Há pessoas que vivem uma vida de ilusão, acreditando em algo que o próprio dia-a-dia se encarrega de mostrar um outro cenário, mas esses seres não querem sair de sua redoma criada pelo sentido figurado de sua concepção e, talvez por temerem a verdade, entram nesse mundo de faz-de-conta, clamando para que um dia sejam contemplados com seu desejo, mas no fundo sabem muito bem que nada daquilo irá se concretizar porque a expectativa depende de muitos fatores com os quais não pode contar, por exemplo, a vontade de que alguém mude de conduta, quando essa pessoa não tem o mesmo propósito. O exemplo comum, são as mulheres que continuam a insistir em manter um casamento enredado por infidelidades do marido, mas persistem em manter as aparências com a esperança que um dia o companheiro mude de conduta, coisa que não acontecerá jamais se o próprio gerador da expectativa não tiver a mesma intenção.

O fato é que muitas pessoas cansam de viver iludidas - como diz uma certa música de Roberto Carlos - e aí têm de dar uma reviravolta na sua vida. É deveras um passo muito difícil de ser dado, mas necessário, quando a ilusão está gerando infelicidade.

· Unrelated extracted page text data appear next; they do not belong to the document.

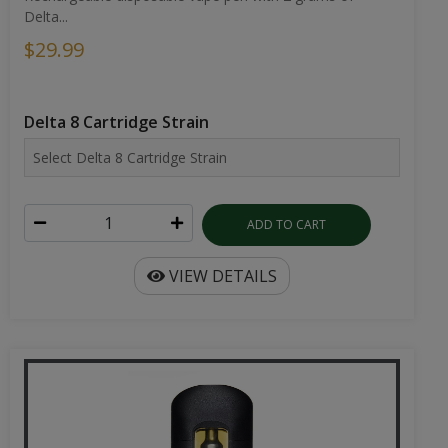
Delta...
$29.99
Delta 8 Cartridge Strain
ADD TO CART
VIEW DETAILS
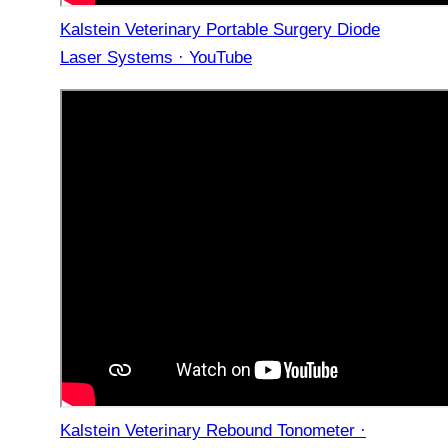
Kalstein Veterinary Portable Surgery Diode
Laser Systems · YouTube
Kalstein Veterinary Rebound Tonometer ·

No entanto, a ilusão faz parte da vida. Acredito que não exista sobre a terra uma só pessoa que um dia não se iludiu com algum fato ou com algum ato ou conduta de alguém. Isso é normal e humano, pois ninguém possui bola de cristal para prever o futuro ou para adentrar no íntimo de outra pessoa e avaliar com objetividade suas intenções. O ideal seria que cada de um de nós fosse o mais autêntico possível e todas as condutas do ser humano fossem voltadas para o bem, mas sabemos que isso também encerra mais uma ilusão ou uma utopia.

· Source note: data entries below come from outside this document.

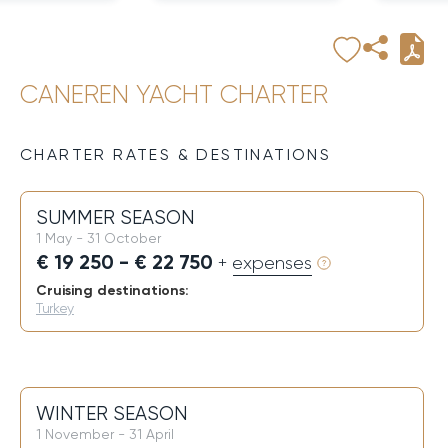
CANEREN YACHT CHARTER
CHARTER RATES & DESTINATIONS
SUMMER SEASON
1 May - 31 October
€ 19 250 - € 22 750
+ expenses
Cruising destinations:
Turkey
WINTER SEASON
1 November - 31 April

Enfim, o ser humano tem de viver com essas incógnitas que permeiam sua existência, por isso deve haver regra de conduta para cada um de nós no sentido de estabelecermos um princípio de defesa, confiando nas pessoas com certa reserva, cuja realidade só é palpável no que diz respeito à sua utilização com pessoas de fora de nosso convívio, pois quanto aos seres que amamos e respeitamos dentro do nosso lar ou de nossa família, não pode haver regra ou restrições, sob pena de rompermos o elo mais sagrado da convivência que é confiança recíproca. Se um dia isso se rompe, não cabe a nós pessoas corretas respondermos pelos atos de quem não corresponde à nossa confiança, já que caráter e lealdade é um dom que não se comunica com as pessoas que desprezam as boas relações humanas.

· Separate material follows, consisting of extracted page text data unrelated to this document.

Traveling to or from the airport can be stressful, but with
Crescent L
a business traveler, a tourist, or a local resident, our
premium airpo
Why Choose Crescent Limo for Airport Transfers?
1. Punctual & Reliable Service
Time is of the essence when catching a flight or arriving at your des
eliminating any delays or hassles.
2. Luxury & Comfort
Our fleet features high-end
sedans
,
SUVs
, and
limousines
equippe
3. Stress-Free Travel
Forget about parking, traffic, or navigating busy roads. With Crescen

O fato é que a ilusão é um disfarce do sonho. No fundo da alma as pessoas almejam coisas boas para si mesmo. Assim, quando se iludem com algo que para si próprio é uma realidade, estão na verdade dando alento a um sonho. Destarte, a ilusão é a materialização do sonho, mas ambos vivem no abstrativismo da pessoa, já que essa dose dupla de aspiração alimenta a própria esperança. O importante nisso tudo, é que cada um saiba como lidar com isso e não se deixe levar pelos dissabores da ilusão, sabendo como superar os traumas quando tiver ciência de que seu desejo não vai se realizar.

Em todo caso a ilusão é algo bom na medida em que preenche uma lacuna na vida da pessoa por determinado tempo. O ruim é quando ela se prorroga por muito tempo, pois a pessoa deixa nesse grande intervalo de tempo de viver uma realidade palpável que poderia ser muito mais proveitosa como essência de vida, já que a pessoa iludida não parte para outro horizonte e fica inerte esperando acontecer algo que nunca chegará. Conhecendo esses dois parâmetros da ilusão, saberemos ligar com esse subjetivismo de uma forma mais eficaz, fazendo chegar às pessoas iludidas uma dose de compreensão e de ajuda até que estas possam enxergar com olhos reais a existência de uma ficção e não de uma realidade.